* **Data to process**
=== Section Start ===

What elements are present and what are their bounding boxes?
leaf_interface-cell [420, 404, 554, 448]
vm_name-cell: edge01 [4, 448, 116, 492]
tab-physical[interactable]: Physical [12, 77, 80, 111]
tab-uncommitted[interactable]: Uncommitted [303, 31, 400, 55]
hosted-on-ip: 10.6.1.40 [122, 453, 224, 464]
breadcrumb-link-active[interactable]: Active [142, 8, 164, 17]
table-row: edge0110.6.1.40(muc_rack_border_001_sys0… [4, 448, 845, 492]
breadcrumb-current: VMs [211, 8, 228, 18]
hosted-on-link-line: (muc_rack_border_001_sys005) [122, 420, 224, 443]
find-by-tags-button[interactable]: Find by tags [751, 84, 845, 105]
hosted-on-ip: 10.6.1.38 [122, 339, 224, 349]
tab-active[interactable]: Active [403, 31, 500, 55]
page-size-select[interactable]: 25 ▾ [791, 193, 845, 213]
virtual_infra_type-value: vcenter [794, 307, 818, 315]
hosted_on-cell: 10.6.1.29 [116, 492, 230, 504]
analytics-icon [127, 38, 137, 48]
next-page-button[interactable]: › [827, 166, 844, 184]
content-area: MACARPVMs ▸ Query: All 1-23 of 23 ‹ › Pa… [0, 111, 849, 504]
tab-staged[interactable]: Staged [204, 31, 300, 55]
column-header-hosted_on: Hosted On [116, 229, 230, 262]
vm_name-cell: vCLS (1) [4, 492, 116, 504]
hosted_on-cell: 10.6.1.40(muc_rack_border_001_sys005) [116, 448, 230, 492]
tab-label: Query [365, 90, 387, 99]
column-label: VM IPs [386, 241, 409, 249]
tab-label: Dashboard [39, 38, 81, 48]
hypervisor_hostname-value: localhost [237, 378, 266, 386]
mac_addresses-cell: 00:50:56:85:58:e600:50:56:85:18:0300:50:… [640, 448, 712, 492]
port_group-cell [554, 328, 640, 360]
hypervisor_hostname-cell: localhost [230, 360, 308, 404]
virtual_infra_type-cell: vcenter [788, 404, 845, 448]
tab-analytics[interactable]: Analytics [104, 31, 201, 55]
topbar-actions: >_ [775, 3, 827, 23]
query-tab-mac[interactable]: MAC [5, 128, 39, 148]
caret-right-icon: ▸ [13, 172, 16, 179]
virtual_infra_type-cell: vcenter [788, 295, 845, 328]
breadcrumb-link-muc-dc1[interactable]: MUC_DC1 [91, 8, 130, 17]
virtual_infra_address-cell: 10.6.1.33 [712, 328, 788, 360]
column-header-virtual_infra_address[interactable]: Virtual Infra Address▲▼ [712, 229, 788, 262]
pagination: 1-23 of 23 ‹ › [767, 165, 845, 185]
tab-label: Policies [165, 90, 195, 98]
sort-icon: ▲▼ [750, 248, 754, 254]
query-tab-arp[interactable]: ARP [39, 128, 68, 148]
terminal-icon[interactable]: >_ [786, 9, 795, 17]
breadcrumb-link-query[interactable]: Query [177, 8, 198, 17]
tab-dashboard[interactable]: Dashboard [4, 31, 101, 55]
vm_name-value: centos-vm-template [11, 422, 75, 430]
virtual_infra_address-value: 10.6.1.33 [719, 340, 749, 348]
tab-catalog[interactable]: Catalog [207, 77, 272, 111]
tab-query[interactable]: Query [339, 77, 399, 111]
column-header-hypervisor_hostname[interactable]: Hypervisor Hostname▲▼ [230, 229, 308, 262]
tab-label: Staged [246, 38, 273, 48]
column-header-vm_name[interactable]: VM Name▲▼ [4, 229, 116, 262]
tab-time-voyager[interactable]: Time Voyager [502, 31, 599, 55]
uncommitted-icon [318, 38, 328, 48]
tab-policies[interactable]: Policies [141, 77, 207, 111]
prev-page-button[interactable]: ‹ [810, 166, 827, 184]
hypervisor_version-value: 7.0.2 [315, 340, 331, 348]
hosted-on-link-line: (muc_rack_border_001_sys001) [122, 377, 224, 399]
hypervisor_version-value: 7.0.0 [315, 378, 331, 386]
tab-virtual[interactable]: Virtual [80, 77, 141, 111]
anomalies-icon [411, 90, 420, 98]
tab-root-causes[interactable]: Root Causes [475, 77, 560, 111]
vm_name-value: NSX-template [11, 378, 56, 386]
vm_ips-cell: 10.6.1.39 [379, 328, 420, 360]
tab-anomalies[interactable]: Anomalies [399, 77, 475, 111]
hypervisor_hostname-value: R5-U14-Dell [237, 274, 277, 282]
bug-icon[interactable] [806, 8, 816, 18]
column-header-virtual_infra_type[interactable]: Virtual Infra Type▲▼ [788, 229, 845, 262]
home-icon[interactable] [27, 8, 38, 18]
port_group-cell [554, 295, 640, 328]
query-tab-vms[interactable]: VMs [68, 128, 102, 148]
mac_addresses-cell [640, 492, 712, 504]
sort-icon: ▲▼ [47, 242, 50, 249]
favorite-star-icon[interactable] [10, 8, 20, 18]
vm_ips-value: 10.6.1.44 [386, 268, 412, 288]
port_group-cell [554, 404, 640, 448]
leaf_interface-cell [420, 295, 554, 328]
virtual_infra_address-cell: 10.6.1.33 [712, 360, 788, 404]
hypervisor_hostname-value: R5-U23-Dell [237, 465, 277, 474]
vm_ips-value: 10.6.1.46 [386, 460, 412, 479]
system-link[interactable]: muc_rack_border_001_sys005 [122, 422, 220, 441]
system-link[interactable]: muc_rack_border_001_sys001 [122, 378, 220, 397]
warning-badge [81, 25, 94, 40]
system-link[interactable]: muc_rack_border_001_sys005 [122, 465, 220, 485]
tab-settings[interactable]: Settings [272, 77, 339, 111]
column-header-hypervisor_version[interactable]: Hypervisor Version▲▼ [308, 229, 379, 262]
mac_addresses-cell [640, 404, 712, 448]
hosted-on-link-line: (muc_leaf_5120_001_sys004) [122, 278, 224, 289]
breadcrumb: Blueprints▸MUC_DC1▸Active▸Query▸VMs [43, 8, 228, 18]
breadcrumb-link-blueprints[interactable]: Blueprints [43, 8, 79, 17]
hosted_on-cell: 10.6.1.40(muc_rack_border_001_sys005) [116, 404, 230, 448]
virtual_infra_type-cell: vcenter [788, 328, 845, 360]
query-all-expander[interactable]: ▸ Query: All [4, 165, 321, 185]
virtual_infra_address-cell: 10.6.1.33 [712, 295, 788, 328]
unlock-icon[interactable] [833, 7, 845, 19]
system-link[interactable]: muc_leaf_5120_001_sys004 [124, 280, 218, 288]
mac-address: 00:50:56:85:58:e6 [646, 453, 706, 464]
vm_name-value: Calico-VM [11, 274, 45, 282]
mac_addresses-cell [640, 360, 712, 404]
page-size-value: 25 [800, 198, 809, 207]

=== Section End ===

* **What to do**
Please retype all of the data above exactly as written.

* **Written solution**
What elements are present and what are their bounding boxes?
leaf_interface-cell [420, 404, 554, 448]
vm_name-cell: edge01 [4, 448, 116, 492]
tab-physical[interactable]: Physical [12, 77, 80, 111]
tab-uncommitted[interactable]: Uncommitted [303, 31, 400, 55]
hosted-on-ip: 10.6.1.40 [122, 453, 224, 464]
breadcrumb-link-active[interactable]: Active [142, 8, 164, 17]
table-row: edge0110.6.1.40(muc_rack_border_001_sys0… [4, 448, 845, 492]
breadcrumb-current: VMs [211, 8, 228, 18]
hosted-on-link-line: (muc_rack_border_001_sys005) [122, 420, 224, 443]
find-by-tags-button[interactable]: Find by tags [751, 84, 845, 105]
hosted-on-ip: 10.6.1.38 [122, 339, 224, 349]
tab-active[interactable]: Active [403, 31, 500, 55]
page-size-select[interactable]: 25 ▾ [791, 193, 845, 213]
virtual_infra_type-value: vcenter [794, 307, 818, 315]
hosted_on-cell: 10.6.1.29 [116, 492, 230, 504]
analytics-icon [127, 38, 137, 48]
next-page-button[interactable]: › [827, 166, 844, 184]
content-area: MACARPVMs ▸ Query: All 1-23 of 23 ‹ › Pa… [0, 111, 849, 504]
tab-staged[interactable]: Staged [204, 31, 300, 55]
column-header-hosted_on: Hosted On [116, 229, 230, 262]
vm_name-cell: vCLS (1) [4, 492, 116, 504]
hosted_on-cell: 10.6.1.40(muc_rack_border_001_sys005) [116, 448, 230, 492]
tab-label: Query [365, 90, 387, 99]
column-label: VM IPs [386, 241, 409, 249]
tab-label: Dashboard [39, 38, 81, 48]
hypervisor_hostname-value: localhost [237, 378, 266, 386]
mac_addresses-cell: 00:50:56:85:58:e600:50:56:85:18:0300:50:… [640, 448, 712, 492]
port_group-cell [554, 328, 640, 360]
hypervisor_hostname-cell: localhost [230, 360, 308, 404]
virtual_infra_type-cell: vcenter [788, 404, 845, 448]
tab-analytics[interactable]: Analytics [104, 31, 201, 55]
topbar-actions: >_ [775, 3, 827, 23]
query-tab-mac[interactable]: MAC [5, 128, 39, 148]
caret-right-icon: ▸ [13, 172, 16, 179]
virtual_infra_type-cell: vcenter [788, 295, 845, 328]
breadcrumb-link-muc-dc1[interactable]: MUC_DC1 [91, 8, 130, 17]
virtual_infra_address-cell: 10.6.1.33 [712, 328, 788, 360]
column-header-virtual_infra_address[interactable]: Virtual Infra Address▲▼ [712, 229, 788, 262]
pagination: 1-23 of 23 ‹ › [767, 165, 845, 185]
tab-label: Policies [165, 90, 195, 98]
sort-icon: ▲▼ [750, 248, 754, 254]
query-tab-arp[interactable]: ARP [39, 128, 68, 148]
terminal-icon[interactable]: >_ [786, 9, 795, 17]
breadcrumb-link-query[interactable]: Query [177, 8, 198, 17]
tab-dashboard[interactable]: Dashboard [4, 31, 101, 55]
vm_name-value: centos-vm-template [11, 422, 75, 430]
virtual_infra_address-value: 10.6.1.33 [719, 340, 749, 348]
tab-catalog[interactable]: Catalog [207, 77, 272, 111]
tab-query[interactable]: Query [339, 77, 399, 111]
column-header-hypervisor_hostname[interactable]: Hypervisor Hostname▲▼ [230, 229, 308, 262]
tab-label: Staged [246, 38, 273, 48]
column-header-vm_name[interactable]: VM Name▲▼ [4, 229, 116, 262]
tab-time-voyager[interactable]: Time Voyager [502, 31, 599, 55]
uncommitted-icon [318, 38, 328, 48]
tab-policies[interactable]: Policies [141, 77, 207, 111]
prev-page-button[interactable]: ‹ [810, 166, 827, 184]
hypervisor_version-value: 7.0.2 [315, 340, 331, 348]
hosted-on-link-line: (muc_rack_border_001_sys001) [122, 377, 224, 399]
hypervisor_version-value: 7.0.0 [315, 378, 331, 386]
tab-virtual[interactable]: Virtual [80, 77, 141, 111]
anomalies-icon [411, 90, 420, 98]
tab-root-causes[interactable]: Root Causes [475, 77, 560, 111]
vm_name-value: NSX-template [11, 378, 56, 386]
vm_ips-cell: 10.6.1.39 [379, 328, 420, 360]
tab-anomalies[interactable]: Anomalies [399, 77, 475, 111]
hypervisor_hostname-value: R5-U14-Dell [237, 274, 277, 282]
bug-icon[interactable] [806, 8, 816, 18]
column-header-virtual_infra_type[interactable]: Virtual Infra Type▲▼ [788, 229, 845, 262]
home-icon[interactable] [27, 8, 38, 18]
port_group-cell [554, 295, 640, 328]
query-tab-vms[interactable]: VMs [68, 128, 102, 148]
mac_addresses-cell [640, 492, 712, 504]
sort-icon: ▲▼ [47, 242, 50, 249]
favorite-star-icon[interactable] [10, 8, 20, 18]
vm_ips-value: 10.6.1.44 [386, 268, 412, 288]
port_group-cell [554, 404, 640, 448]
leaf_interface-cell [420, 295, 554, 328]
virtual_infra_address-cell: 10.6.1.33 [712, 360, 788, 404]
hypervisor_hostname-value: R5-U23-Dell [237, 465, 277, 474]
vm_ips-value: 10.6.1.46 [386, 460, 412, 479]
system-link[interactable]: muc_rack_border_001_sys005 [122, 422, 220, 441]
system-link[interactable]: muc_rack_border_001_sys001 [122, 378, 220, 397]
warning-badge [81, 25, 94, 40]
system-link[interactable]: muc_rack_border_001_sys005 [122, 465, 220, 485]
tab-settings[interactable]: Settings [272, 77, 339, 111]
column-header-hypervisor_version[interactable]: Hypervisor Version▲▼ [308, 229, 379, 262]
mac_addresses-cell [640, 404, 712, 448]
hosted-on-link-line: (muc_leaf_5120_001_sys004) [122, 278, 224, 289]
breadcrumb: Blueprints▸MUC_DC1▸Active▸Query▸VMs [43, 8, 228, 18]
breadcrumb-link-blueprints[interactable]: Blueprints [43, 8, 79, 17]
hosted_on-cell: 10.6.1.40(muc_rack_border_001_sys005) [116, 404, 230, 448]
virtual_infra_type-cell: vcenter [788, 328, 845, 360]
query-all-expander[interactable]: ▸ Query: All [4, 165, 321, 185]
virtual_infra_address-cell: 10.6.1.33 [712, 295, 788, 328]
unlock-icon[interactable] [833, 7, 845, 19]
system-link[interactable]: muc_leaf_5120_001_sys004 [124, 280, 218, 288]
mac-address: 00:50:56:85:58:e6 [646, 453, 706, 464]
vm_name-value: Calico-VM [11, 274, 45, 282]
mac_addresses-cell [640, 360, 712, 404]
page-size-value: 25 [800, 198, 809, 207]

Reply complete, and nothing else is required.